§ **TASK DESCRIPTION**: Without the pictures, copy the entries below word for word.

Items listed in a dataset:
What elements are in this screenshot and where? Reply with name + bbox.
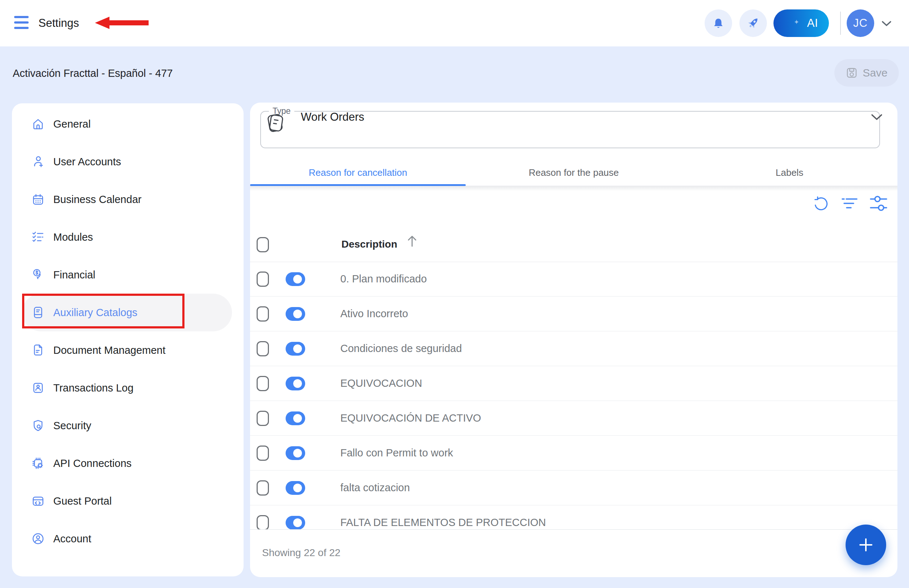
calendar-icon: [31, 192, 45, 207]
row-checkbox[interactable]: [257, 271, 269, 287]
row-checkbox[interactable]: [257, 446, 269, 461]
catalog-table-body: 0. Plan modificado Ativo Incorreto Condi…: [250, 262, 898, 529]
sidebar-item-security[interactable]: Security: [22, 407, 232, 444]
sidebar-item-label: Business Calendar: [53, 194, 141, 205]
tab-labels[interactable]: Labels: [682, 160, 898, 186]
sparkle-icon: ✦: [794, 18, 799, 26]
row-toggle-on[interactable]: [286, 516, 305, 529]
sidebar-item-transactions-log[interactable]: Transactions Log: [22, 369, 232, 407]
save-button[interactable]: Save: [834, 59, 899, 87]
transactions-icon: [31, 381, 45, 395]
sidebar-item-label: Security: [53, 420, 91, 432]
row-count-status: Showing 22 of 22: [262, 547, 340, 559]
tabs-shadow: [250, 186, 898, 191]
annotation-arrow-icon: [95, 17, 149, 29]
row-description: FALTA DE ELEMENTOS DE PROTECCION: [340, 506, 546, 529]
sidebar-item-label: Guest Portal: [53, 495, 111, 507]
tab-label: Labels: [776, 167, 804, 178]
row-description: Ativo Incorreto: [340, 297, 408, 331]
sidebar-item-document-management[interactable]: Document Management: [22, 331, 232, 369]
save-icon: [846, 67, 858, 79]
settings-sidebar: General User Accounts Business Calendar: [12, 103, 244, 577]
row-description: Condiciones de seguridad: [340, 331, 462, 366]
select-all-checkbox[interactable]: [257, 237, 269, 252]
sidebar-item-user-accounts[interactable]: User Accounts: [22, 143, 232, 181]
type-select-value: Work Orders: [301, 111, 364, 124]
notifications-button[interactable]: [705, 10, 732, 37]
sidebar-item-account[interactable]: Account: [22, 520, 232, 557]
row-checkbox[interactable]: [257, 480, 269, 496]
plus-icon: [858, 537, 874, 553]
home-icon: [31, 117, 45, 131]
row-toggle-on[interactable]: [286, 307, 305, 321]
table-row: EQUIVOCACION: [250, 366, 898, 401]
table-header: Description: [250, 228, 898, 262]
row-description: Fallo con Permit to work: [340, 436, 453, 470]
ai-assistant-button[interactable]: ✦ AI: [773, 10, 829, 37]
catalog-tabs: Reason for cancellation Reason for the p…: [250, 160, 898, 186]
page-title: Settings: [39, 0, 79, 47]
table-row: 0. Plan modificado: [250, 262, 898, 297]
work-order-icon: [260, 108, 291, 138]
bell-icon: [711, 16, 726, 31]
table-row: EQUIVOCACIÓN DE ACTIVO: [250, 401, 898, 436]
row-toggle-on[interactable]: [286, 376, 305, 391]
refresh-icon[interactable]: [812, 195, 829, 212]
sidebar-item-label: Account: [53, 533, 91, 545]
coin-icon: [31, 268, 45, 282]
rocket-icon: [746, 16, 761, 31]
sidebar-item-label: Financial: [53, 269, 95, 281]
row-toggle-on[interactable]: [286, 446, 305, 460]
tab-reason-for-cancellation[interactable]: Reason for cancellation: [250, 160, 466, 186]
column-header-description: Description: [341, 239, 397, 250]
table-row: falta cotizacion: [250, 470, 898, 506]
portal-window-icon: [31, 494, 45, 508]
avatar[interactable]: JC: [847, 10, 874, 37]
row-checkbox[interactable]: [257, 515, 269, 529]
breadcrumb: Activación Fracttal - Español - 477: [13, 68, 173, 79]
row-checkbox[interactable]: [257, 376, 269, 391]
row-description: EQUIVOCACIÓN DE ACTIVO: [340, 401, 481, 436]
sidebar-item-label: Auxiliary Catalogs: [53, 307, 137, 319]
tab-label: Reason for cancellation: [309, 167, 407, 178]
tab-label: Reason for the pause: [529, 167, 619, 178]
row-toggle-on[interactable]: [286, 272, 305, 286]
filter-icon[interactable]: [841, 196, 858, 212]
row-checkbox[interactable]: [257, 306, 269, 321]
add-button[interactable]: [846, 525, 886, 565]
sidebar-item-modules[interactable]: Modules: [22, 218, 232, 256]
sort-ascending-icon[interactable]: [407, 235, 418, 247]
sidebar-item-general[interactable]: General: [22, 105, 232, 143]
row-toggle-on[interactable]: [286, 342, 305, 355]
hamburger-icon[interactable]: [14, 16, 29, 31]
sidebar-item-label: API Connections: [53, 457, 132, 470]
chevron-down-icon[interactable]: [882, 21, 891, 26]
row-toggle-on[interactable]: [286, 481, 305, 495]
sidebar-item-business-calendar[interactable]: Business Calendar: [22, 181, 232, 218]
catalog-book-icon: [31, 305, 45, 320]
divider: [840, 11, 841, 35]
sidebar-item-label: Transactions Log: [53, 382, 133, 394]
sidebar-item-label: Document Management: [53, 344, 166, 356]
row-checkbox[interactable]: [257, 341, 269, 356]
table-row: Fallo con Permit to work: [250, 436, 898, 470]
top-bar: Settings ✦ AI JC: [0, 0, 909, 47]
save-button-label: Save: [862, 67, 887, 79]
row-checkbox[interactable]: [257, 411, 269, 426]
chip-gear-icon: [31, 456, 45, 470]
row-toggle-on[interactable]: [286, 412, 305, 425]
table-footer: Showing 22 of 22: [250, 529, 898, 577]
sidebar-item-api-connections[interactable]: API Connections: [22, 444, 232, 482]
sidebar-item-auxiliary-catalogs[interactable]: Auxiliary Catalogs: [22, 294, 232, 331]
tune-icon[interactable]: [869, 194, 888, 213]
tab-reason-for-the-pause[interactable]: Reason for the pause: [466, 160, 681, 186]
launcher-button[interactable]: [739, 10, 767, 37]
row-description: falta cotizacion: [340, 470, 410, 506]
account-circle-icon: [31, 531, 45, 546]
sidebar-item-label: User Accounts: [53, 156, 121, 168]
table-row: FALTA DE ELEMENTOS DE PROTECCION: [250, 506, 898, 529]
avatar-initials: JC: [853, 17, 868, 30]
sidebar-item-financial[interactable]: Financial: [22, 256, 232, 294]
sidebar-item-guest-portal[interactable]: Guest Portal: [22, 482, 232, 520]
chevron-down-icon: [870, 113, 883, 121]
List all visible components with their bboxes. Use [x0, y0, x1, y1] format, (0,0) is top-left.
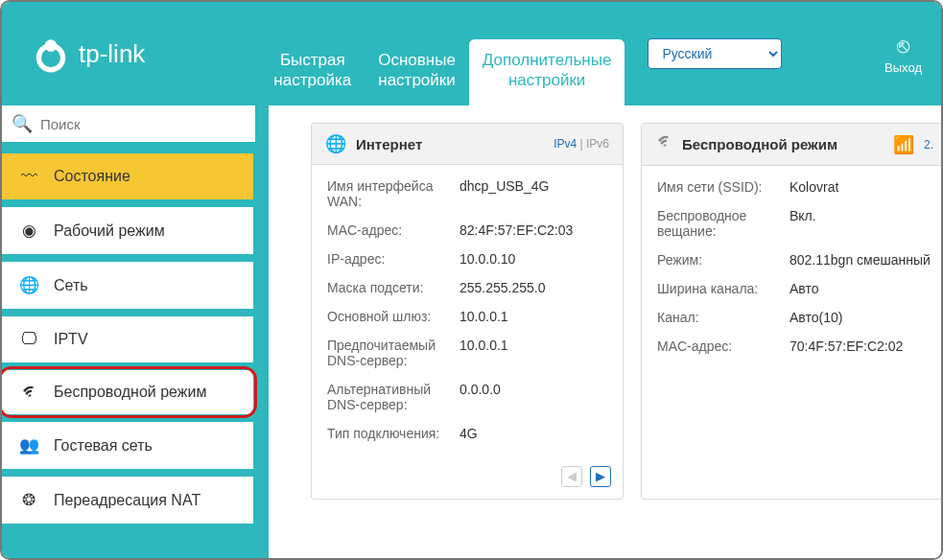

§ **SOLUTION BELOW**:
What elements are in this screenshot and where? Reply with name + bbox.
calendar-icon: [31, 192, 45, 207]
row-checkbox[interactable]: [257, 271, 269, 287]
row-checkbox[interactable]: [257, 446, 269, 461]
catalog-table-body: 0. Plan modificado Ativo Incorreto Condi…: [250, 262, 898, 529]
sidebar-item-security[interactable]: Security: [22, 407, 232, 444]
sidebar-item-label: Business Calendar: [53, 194, 141, 205]
tab-labels[interactable]: Labels: [682, 160, 898, 186]
sparkle-icon: ✦: [794, 18, 799, 26]
row-toggle-on[interactable]: [286, 516, 305, 529]
sidebar-item-transactions-log[interactable]: Transactions Log: [22, 369, 232, 407]
save-button[interactable]: Save: [834, 59, 899, 87]
transactions-icon: [31, 381, 45, 395]
sidebar-item-label: Security: [53, 420, 91, 432]
row-count-status: Showing 22 of 22: [262, 547, 340, 559]
tabs-shadow: [250, 186, 898, 191]
annotation-arrow-icon: [95, 17, 149, 29]
row-description: FALTA DE ELEMENTOS DE PROTECCION: [340, 506, 546, 529]
sidebar-item-label: Guest Portal: [53, 495, 111, 507]
tab-label: Labels: [776, 167, 804, 178]
row-description: Ativo Incorreto: [340, 297, 408, 331]
sidebar-item-document-management[interactable]: Document Management: [22, 331, 232, 369]
save-icon: [846, 67, 858, 79]
settings-sidebar: General User Accounts Business Calendar: [12, 103, 244, 577]
row-description: Condiciones de seguridad: [340, 331, 462, 366]
select-all-checkbox[interactable]: [257, 237, 269, 252]
sidebar-item-user-accounts[interactable]: User Accounts: [22, 143, 232, 181]
type-select-value: Work Orders: [301, 111, 364, 124]
notifications-button[interactable]: [705, 10, 732, 37]
sidebar-item-account[interactable]: Account: [22, 520, 232, 557]
row-checkbox[interactable]: [257, 480, 269, 496]
plus-icon: [858, 537, 874, 553]
home-icon: [31, 117, 45, 131]
row-toggle-on[interactable]: [286, 307, 305, 321]
table-row: EQUIVOCACION: [250, 366, 898, 401]
table-header: Description: [250, 228, 898, 262]
row-description: Fallo con Permit to work: [340, 436, 453, 470]
ai-assistant-button[interactable]: ✦ AI: [773, 10, 829, 37]
catalog-tabs: Reason for cancellation Reason for the p…: [250, 160, 898, 186]
page-title: Settings: [39, 0, 79, 47]
table-row: 0. Plan modificado: [250, 262, 898, 297]
work-order-icon: [260, 108, 291, 138]
bell-icon: [711, 16, 726, 31]
table-row: EQUIVOCACIÓN DE ACTIVO: [250, 401, 898, 436]
row-toggle-on[interactable]: [286, 376, 305, 391]
refresh-icon[interactable]: [812, 195, 829, 212]
sidebar-item-label: Account: [53, 533, 91, 545]
coin-icon: [31, 268, 45, 282]
rocket-icon: [746, 16, 761, 31]
sidebar-item-label: Financial: [53, 269, 95, 281]
row-toggle-on[interactable]: [286, 446, 305, 460]
tab-reason-for-cancellation[interactable]: Reason for cancellation: [250, 160, 466, 186]
column-header-description: Description: [341, 239, 397, 250]
table-row: falta cotizacion: [250, 470, 898, 506]
portal-window-icon: [31, 494, 45, 508]
avatar[interactable]: JC: [847, 10, 874, 37]
row-checkbox[interactable]: [257, 515, 269, 529]
breadcrumb: Activación Fracttal - Español - 477: [13, 68, 173, 79]
row-checkbox[interactable]: [257, 376, 269, 391]
row-description: EQUIVOCACIÓN DE ACTIVO: [340, 401, 481, 436]
sidebar-item-label: Auxiliary Catalogs: [53, 307, 137, 319]
tab-label: Reason for cancellation: [309, 167, 407, 178]
tab-label: Reason for the pause: [529, 167, 619, 178]
row-toggle-on[interactable]: [286, 272, 305, 286]
filter-icon[interactable]: [841, 196, 858, 212]
row-checkbox[interactable]: [257, 306, 269, 321]
add-button[interactable]: [846, 525, 886, 565]
sidebar-item-modules[interactable]: Modules: [22, 218, 232, 256]
sort-ascending-icon[interactable]: [407, 235, 418, 247]
sidebar-item-general[interactable]: General: [22, 105, 232, 143]
row-toggle-on[interactable]: [286, 342, 305, 355]
hamburger-icon[interactable]: [14, 16, 29, 31]
sidebar-item-label: API Connections: [53, 457, 132, 470]
chevron-down-icon[interactable]: [882, 21, 891, 26]
row-toggle-on[interactable]: [286, 481, 305, 495]
sidebar-item-business-calendar[interactable]: Business Calendar: [22, 181, 232, 218]
catalog-book-icon: [31, 305, 45, 320]
divider: [840, 11, 841, 35]
sidebar-item-label: Transactions Log: [53, 382, 133, 394]
sidebar-item-label: Document Management: [53, 344, 166, 356]
row-checkbox[interactable]: [257, 341, 269, 356]
table-row: Fallo con Permit to work: [250, 436, 898, 470]
top-bar: Settings ✦ AI JC: [0, 0, 909, 47]
save-button-label: Save: [862, 67, 887, 79]
row-checkbox[interactable]: [257, 411, 269, 426]
chip-gear-icon: [31, 456, 45, 470]
row-toggle-on[interactable]: [286, 412, 305, 425]
table-footer: Showing 22 of 22: [250, 529, 898, 577]
sidebar-item-api-connections[interactable]: API Connections: [22, 444, 232, 482]
sidebar-item-auxiliary-catalogs[interactable]: Auxiliary Catalogs: [22, 294, 232, 331]
tune-icon[interactable]: [869, 194, 888, 213]
tab-reason-for-the-pause[interactable]: Reason for the pause: [466, 160, 681, 186]
launcher-button[interactable]: [739, 10, 767, 37]
row-description: falta cotizacion: [340, 470, 410, 506]
account-circle-icon: [31, 531, 45, 546]
sidebar-item-label: User Accounts: [53, 156, 121, 168]
table-row: FALTA DE ELEMENTOS DE PROTECCION: [250, 506, 898, 529]
avatar-initials: JC: [853, 17, 868, 30]
sidebar-item-financial[interactable]: Financial: [22, 256, 232, 294]
sidebar-item-guest-portal[interactable]: Guest Portal: [22, 482, 232, 520]
chevron-down-icon: [870, 113, 883, 121]
List all visible components with their bboxes. Use [x0, y0, x1, y1] format, (0,0) is top-left.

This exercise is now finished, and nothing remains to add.